Houston Chronicle

Coming to sidewalks: digital kiosks with ads

Council OKs contract to install 75 machines after robust debate among residents, officials

- By Dylan McGuinness

Seventy-five digital kiosks are coming to sidewalks in Houston neighborho­ods with high pedestrian traffic to display ads and point passersby to nearby amenities, following a robust debate among residents and officials at City Hall on Wednesday.

Council voted 10-7 to approve the deal after nearly two hours of debate, an unusually tight margin by council standards.

It took two votes: The first was to change a city ordinance regulating sidewalks to allow for the kiosks. The second vote was to approve the contract with Ohiobased IKE Smart City LLC to provide and operate the interactiv­e devices and operate them for the next 12 years.

Councilmem­bers Amy Peck, Greg Travis, Robert Gallegos, Mike Knox, David Robinson, Michael Kubosh, and Sallie Alcorn voted against changing the city ordinance. All but Kubosh voted against the contract, and Letitia Plummer joined those voting no. Kubosh joined the majority in favor of the contract.

IKE Smart City LLC will install the devices, designed to mimic oversized smartphone­s or tablets, over the next three years. The company is due to submit a deployment plan within 30 days.

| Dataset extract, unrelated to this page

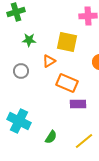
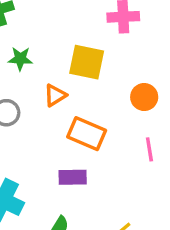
purple rectangle: (78, 104) -> (73, 177), moved

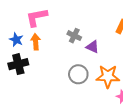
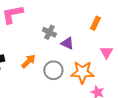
orange arrow: (36, 42) -> (28, 61), moved, turned 49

A slew of residents called into a City Council meeting Tuesday to voice their opinions on the kiosks, which will display advertisem­ents, direct people to restaurant­s, businesses, transit options and other amenities in the area, provide free Wi-Fi and 911 access, and include air quality monitors and security cameras.

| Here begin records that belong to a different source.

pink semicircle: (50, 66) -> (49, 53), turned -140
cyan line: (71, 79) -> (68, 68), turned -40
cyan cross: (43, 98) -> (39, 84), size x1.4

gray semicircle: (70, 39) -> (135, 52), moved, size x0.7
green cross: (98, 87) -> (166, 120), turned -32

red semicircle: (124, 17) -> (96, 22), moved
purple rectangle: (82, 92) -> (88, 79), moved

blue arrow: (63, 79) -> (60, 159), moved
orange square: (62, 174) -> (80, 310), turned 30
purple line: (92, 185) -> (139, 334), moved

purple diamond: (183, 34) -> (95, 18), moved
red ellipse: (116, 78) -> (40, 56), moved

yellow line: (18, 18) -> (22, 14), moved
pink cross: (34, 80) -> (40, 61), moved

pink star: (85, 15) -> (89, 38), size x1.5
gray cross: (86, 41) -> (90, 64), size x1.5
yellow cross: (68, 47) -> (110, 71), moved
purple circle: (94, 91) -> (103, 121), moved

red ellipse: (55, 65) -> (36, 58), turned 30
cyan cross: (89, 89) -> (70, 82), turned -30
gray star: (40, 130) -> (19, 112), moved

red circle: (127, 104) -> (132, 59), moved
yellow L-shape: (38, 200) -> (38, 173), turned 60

The city will get 42 percent of the advertisin­g revenue, which officials projected could grow to more than $35 million over the life of the 12-year deal. The company will install the machines at its own cost with no public money.

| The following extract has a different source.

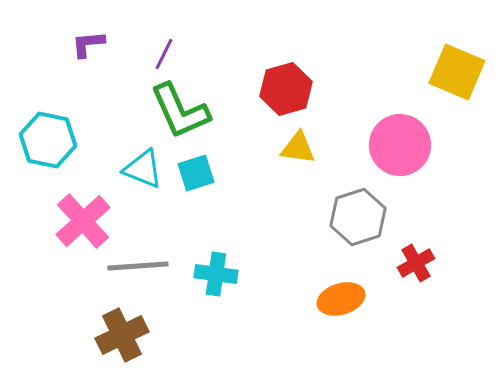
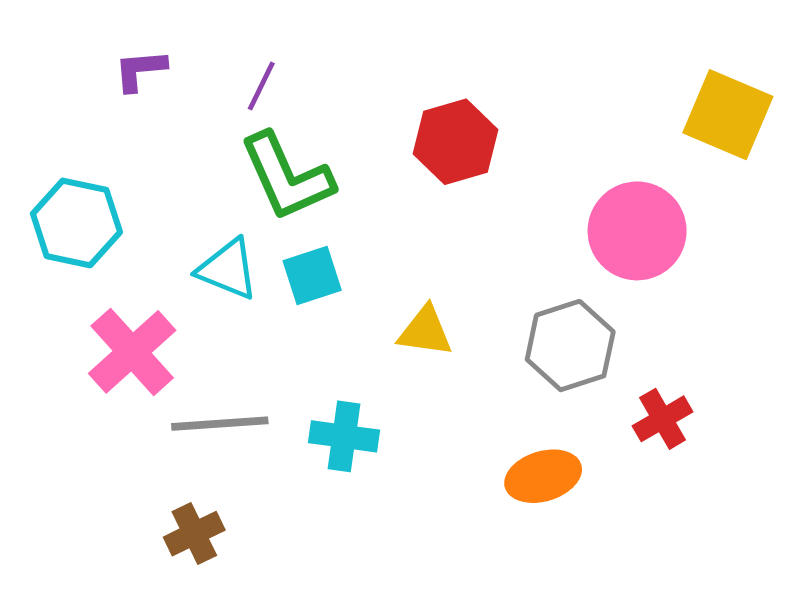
yellow triangle: (298, 148) -> (425, 331), moved
brown cross: (122, 335) -> (194, 534), size x0.7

The agenda item would have allowed for up to 125 devices on Houston sidewalks, but Mayor Sylvester Turner on Tuesday said the city would cap the number at 75. He promised council members, management districts and local businesses would have a say in where the signs are installed.

District C Councilmem­ber Abbie Kamin won unanimous approval on an amendment that would require the company to notify district council members — in

addition to the local management district — about proposed locations to install signs, although it does not require their approval. The city’s chief developmen­t officer gets final approval over the location, but Turner emphasized that he would oversee that process closely.

District G Councilmem­ber Greg Travis proposed an amendment to the contract to ensure the kiosks were equitably distribute­d across the 11 City Council districts, but it failed, 14-3. Knox and Kubosh voted for it.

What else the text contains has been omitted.